As if it weren’t obvious, the song tells you everything you need to know about the show in essentially one minute: New York City, hip-hop, fashion, art, culture; it’s all there.

One of the main characters of the show, Domingo Brown, is even played by a rapper. Kid Cudi plays the lovable dog-walking, weed-dealing friend of the protagonists, someone who embodies the other end of the hustling spectrum. While he goes about it through different means, Domingo is very much a modern entrepreneur: He’s his own boss, he sets his own hours and he has a dedicated client base and distribution system (himself).

Hip-hop is everywhere in the show, perfectly accentuating the show’s life lessons and lending itself pretty well to the party scenes as well.

New York City Is Where It All Begins

As much a character as it is a setting, New York City serves as the backdrop for How to Make It in America. The relationship between the main characters and the city they call home is perhaps best described by John Steinbeck in a 1953 essay in The New York Times:

“New York is an ugly city, a dirty city. Its climate is a scandal, its politics are used to frighten children, its traffic is madness, its competition is murderous. But there is one thing about it: Once you have lived in New York and it has become your home, no place else is good enough.”

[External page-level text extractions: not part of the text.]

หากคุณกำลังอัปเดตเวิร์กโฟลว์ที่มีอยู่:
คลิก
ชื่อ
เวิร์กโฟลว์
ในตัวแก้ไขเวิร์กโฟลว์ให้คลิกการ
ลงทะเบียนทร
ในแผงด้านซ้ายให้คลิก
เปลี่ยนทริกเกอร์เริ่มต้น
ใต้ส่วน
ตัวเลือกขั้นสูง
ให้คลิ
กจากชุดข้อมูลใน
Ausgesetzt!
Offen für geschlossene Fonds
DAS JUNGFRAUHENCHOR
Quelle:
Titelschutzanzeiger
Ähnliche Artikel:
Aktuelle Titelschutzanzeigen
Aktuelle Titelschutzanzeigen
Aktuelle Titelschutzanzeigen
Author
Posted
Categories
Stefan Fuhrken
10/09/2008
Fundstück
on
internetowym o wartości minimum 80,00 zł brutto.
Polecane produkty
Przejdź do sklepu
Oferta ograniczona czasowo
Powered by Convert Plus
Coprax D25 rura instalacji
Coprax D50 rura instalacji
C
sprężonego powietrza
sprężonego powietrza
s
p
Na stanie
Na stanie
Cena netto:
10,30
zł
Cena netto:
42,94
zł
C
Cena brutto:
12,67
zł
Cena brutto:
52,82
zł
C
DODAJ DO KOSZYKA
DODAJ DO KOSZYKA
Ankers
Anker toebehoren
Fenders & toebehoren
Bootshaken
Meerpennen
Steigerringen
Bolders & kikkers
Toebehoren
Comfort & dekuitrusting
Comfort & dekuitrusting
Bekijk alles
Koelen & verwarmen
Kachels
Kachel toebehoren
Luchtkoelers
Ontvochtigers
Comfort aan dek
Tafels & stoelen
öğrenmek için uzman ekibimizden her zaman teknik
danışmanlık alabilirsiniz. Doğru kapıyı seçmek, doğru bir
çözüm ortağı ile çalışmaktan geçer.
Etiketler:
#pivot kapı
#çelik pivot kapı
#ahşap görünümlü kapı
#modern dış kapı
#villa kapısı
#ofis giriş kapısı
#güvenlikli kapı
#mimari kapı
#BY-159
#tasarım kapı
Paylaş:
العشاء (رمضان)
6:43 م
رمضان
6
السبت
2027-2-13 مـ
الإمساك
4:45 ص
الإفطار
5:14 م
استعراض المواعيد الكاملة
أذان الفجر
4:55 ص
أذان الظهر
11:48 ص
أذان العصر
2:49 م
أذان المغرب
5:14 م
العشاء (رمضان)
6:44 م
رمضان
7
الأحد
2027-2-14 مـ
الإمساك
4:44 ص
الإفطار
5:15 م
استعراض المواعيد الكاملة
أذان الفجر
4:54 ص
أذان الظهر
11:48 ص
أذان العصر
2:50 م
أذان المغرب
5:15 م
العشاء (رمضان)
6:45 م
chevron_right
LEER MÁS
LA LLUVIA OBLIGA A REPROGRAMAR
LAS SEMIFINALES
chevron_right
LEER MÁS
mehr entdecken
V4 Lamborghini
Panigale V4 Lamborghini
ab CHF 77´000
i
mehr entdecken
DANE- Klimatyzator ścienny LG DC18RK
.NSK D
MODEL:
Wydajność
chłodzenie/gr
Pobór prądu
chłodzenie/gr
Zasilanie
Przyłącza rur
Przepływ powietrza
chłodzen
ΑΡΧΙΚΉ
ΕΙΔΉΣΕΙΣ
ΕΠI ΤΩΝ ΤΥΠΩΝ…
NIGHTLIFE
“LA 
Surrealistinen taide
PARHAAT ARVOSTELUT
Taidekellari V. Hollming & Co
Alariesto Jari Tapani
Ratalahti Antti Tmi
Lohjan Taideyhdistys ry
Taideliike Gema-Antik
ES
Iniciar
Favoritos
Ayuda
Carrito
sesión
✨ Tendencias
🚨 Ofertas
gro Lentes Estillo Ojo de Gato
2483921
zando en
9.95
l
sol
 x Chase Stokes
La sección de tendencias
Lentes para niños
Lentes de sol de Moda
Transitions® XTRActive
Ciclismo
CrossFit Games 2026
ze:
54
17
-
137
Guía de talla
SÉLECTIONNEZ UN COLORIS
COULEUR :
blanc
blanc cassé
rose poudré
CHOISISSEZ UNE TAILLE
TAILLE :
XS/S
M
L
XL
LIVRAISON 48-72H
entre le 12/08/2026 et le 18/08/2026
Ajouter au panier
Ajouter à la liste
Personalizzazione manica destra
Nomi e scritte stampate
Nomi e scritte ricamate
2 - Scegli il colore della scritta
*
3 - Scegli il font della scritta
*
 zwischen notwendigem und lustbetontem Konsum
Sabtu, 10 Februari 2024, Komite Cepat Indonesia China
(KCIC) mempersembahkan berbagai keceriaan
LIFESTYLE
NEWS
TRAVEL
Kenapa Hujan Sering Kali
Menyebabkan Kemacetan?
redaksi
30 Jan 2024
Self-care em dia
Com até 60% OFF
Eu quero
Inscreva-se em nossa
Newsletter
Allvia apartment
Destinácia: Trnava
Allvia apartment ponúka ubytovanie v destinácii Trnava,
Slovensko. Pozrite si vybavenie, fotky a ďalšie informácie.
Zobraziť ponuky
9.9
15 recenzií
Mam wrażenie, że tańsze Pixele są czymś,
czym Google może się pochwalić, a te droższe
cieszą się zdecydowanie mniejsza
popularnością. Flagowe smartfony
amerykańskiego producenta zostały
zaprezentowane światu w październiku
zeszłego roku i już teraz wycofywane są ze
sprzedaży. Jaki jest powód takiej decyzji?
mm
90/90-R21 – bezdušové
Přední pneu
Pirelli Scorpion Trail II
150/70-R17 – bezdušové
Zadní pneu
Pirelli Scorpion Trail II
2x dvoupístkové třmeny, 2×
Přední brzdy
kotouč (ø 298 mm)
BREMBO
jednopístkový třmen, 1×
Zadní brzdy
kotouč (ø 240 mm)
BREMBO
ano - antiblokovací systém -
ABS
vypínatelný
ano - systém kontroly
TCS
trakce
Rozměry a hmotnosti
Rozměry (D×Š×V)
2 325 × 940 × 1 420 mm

New York has been romanticized by movies, TV, novels and music to a point where it has become almost cliché to say that someone might actually enjoy living in a place where the rent is too high, the streets are too dirty and there are way too many people. How to Make It in America, despite glamorizing everything New York has to offer, also chastises it as a place that isn’t this beautiful city on a hill that some would have you believe.

Trying to succeed in a city such as New York is oftentimes frustrating and soul-crushing, and it can leave you feeling as if it will chew you up and spit you out. One of the first deals Ben and Cam make is for a shirt that Ben designed himself, a simple black tee with the imprint of a subway and the tagline “New York City Eats Its Young.” It’s a pretty on-the-nose representation of everything the show is about but serves as a nice reminder of why New York can be such a tough place to make a living.